This short task is intended to help you get a sense of how we might evaluate a model’s performance in a natural language processing task. Clearly a model can’t understand language in the way that humans do, but what happens if we take a reductionist lens and ask how well it does on specific tasks?
Try Out NLP Benchmarks
Try out a benchmark of NLP progress. I suggest BIG-Bench, organized by Google, but you’re welcome to try a different one.
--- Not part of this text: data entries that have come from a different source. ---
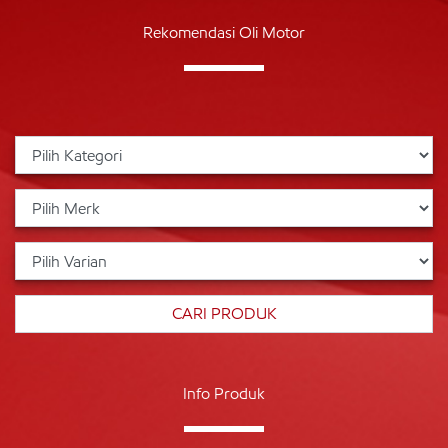
Rekomendasi Oli Motor
Info Produk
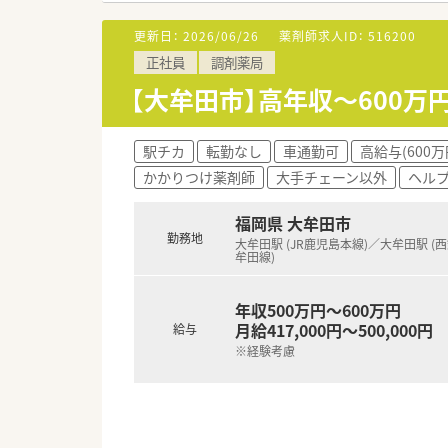
■現在の勤務者数は薬剤師が1
更新日：
2026/06/26
薬剤師求人ID：
516200
【募集背景と求める人物像につい
正社員
調剤薬局
■組織の体制強化や欠員補充を
■年齢や性別を問わず調剤業務
【大牟田市】高年収～600
■新卒や第二新卒をはじめ、未
【法人特徴について】
駅チカ
転勤なし
車通勤可
高給与(600万
■福岡県を中心に20店舗以上
かかりつけ薬剤師
大手チェーン以外
ヘル
■40代の温厚な男性薬剤師が
■全域をカバーするラウンダー
福岡県 大牟田市
勤務地
大牟田駅 (JR鹿児島本線)／大牟田駅 (
【求人情報について】
牟田線)
■正社員としての雇用形態とな
■給与モデルは新卒が年収450
■各種手当として30時間分の
年収500万円～600万円
月給417,000円～500,000円
給与
※経験考慮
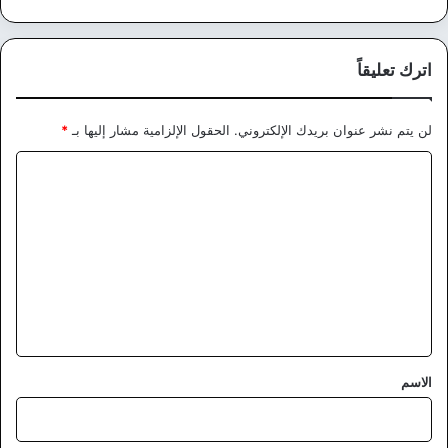
اترك تعليقاً
لن يتم نشر عنوان بريدك الإلكتروني.
الحقول الإلزامية مشار إليها بـ
*
ا
ل
ت
ع
ل
ي
ق
*
الاسم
- Pick one task, e.g., one of these. Skim the prior postings in this forum first to try to pick a task that hasn’t been done yet.
- Pick two example items from that task, arbitrarily.
- For example, if you’re using BIG-Bench, I clicked the first task, bbq-lite, clicked the first JSON file under Resources, and grabbed an example from there.
- If you have the patience, the BIG-Bench Task Testing Notebook is really useful for exploring the tasks, but it takes a while to initially set up.
- Test three different models:
- Yourself.
- ChatGPT or the OpenAI Playground
- A pre-built model from Hugging Face, such as flan-ul2
Initial Post
Post a brief reflection on the experience.
- Which task did you pick? (Give enough detail so that someone else would be able to try it too.)
- Copy and paste one interesting example of an item from the task. Include the answer choices (if any) but not the correct answer.
- How easy or difficult was the task you chose?
- How did the models do?
- Do you think the task is a good indicator of how well someone or something understands language? Why or why not?
Replies
Give the answer to the example item that someone else posted. (Pick one that hasn’t already been answered.) Also respond to their comments about the task.